* Source material
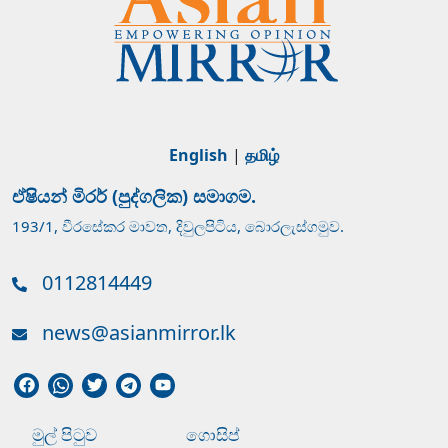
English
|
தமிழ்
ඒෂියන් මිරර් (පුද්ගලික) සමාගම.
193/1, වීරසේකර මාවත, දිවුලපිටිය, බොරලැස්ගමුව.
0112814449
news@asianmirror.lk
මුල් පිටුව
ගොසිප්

==

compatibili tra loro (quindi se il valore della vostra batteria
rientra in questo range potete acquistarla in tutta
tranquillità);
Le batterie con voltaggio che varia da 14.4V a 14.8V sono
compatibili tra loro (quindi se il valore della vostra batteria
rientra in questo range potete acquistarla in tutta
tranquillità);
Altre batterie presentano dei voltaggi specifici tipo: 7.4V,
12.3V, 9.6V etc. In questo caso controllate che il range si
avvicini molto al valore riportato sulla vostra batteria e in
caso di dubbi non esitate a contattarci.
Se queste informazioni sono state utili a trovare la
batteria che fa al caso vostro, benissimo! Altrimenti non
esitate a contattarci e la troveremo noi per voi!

==

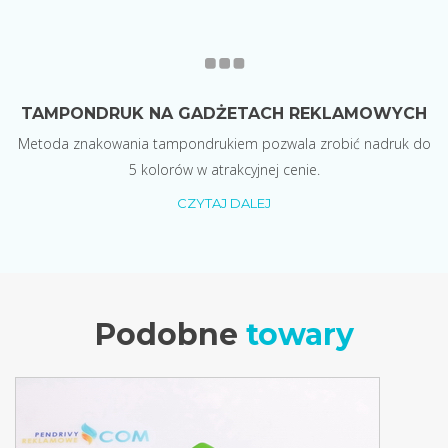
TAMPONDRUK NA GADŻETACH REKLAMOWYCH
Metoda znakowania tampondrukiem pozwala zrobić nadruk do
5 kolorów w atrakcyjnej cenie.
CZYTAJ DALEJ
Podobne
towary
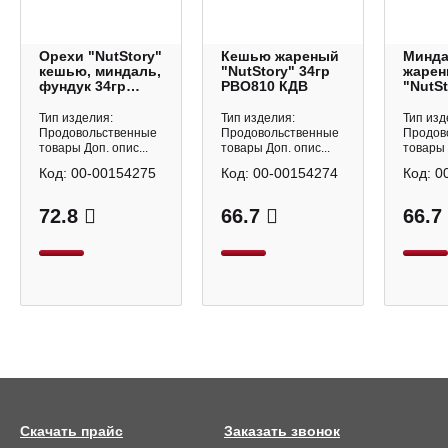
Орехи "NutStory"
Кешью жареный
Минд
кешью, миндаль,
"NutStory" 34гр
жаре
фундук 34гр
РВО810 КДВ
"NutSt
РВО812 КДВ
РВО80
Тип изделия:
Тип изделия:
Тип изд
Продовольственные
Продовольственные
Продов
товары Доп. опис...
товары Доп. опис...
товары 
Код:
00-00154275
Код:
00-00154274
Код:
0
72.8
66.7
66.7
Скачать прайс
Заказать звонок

* Task item
For the records above, state how many lines contain "esitate". Add nothing to the number.

* Result of this exercise
2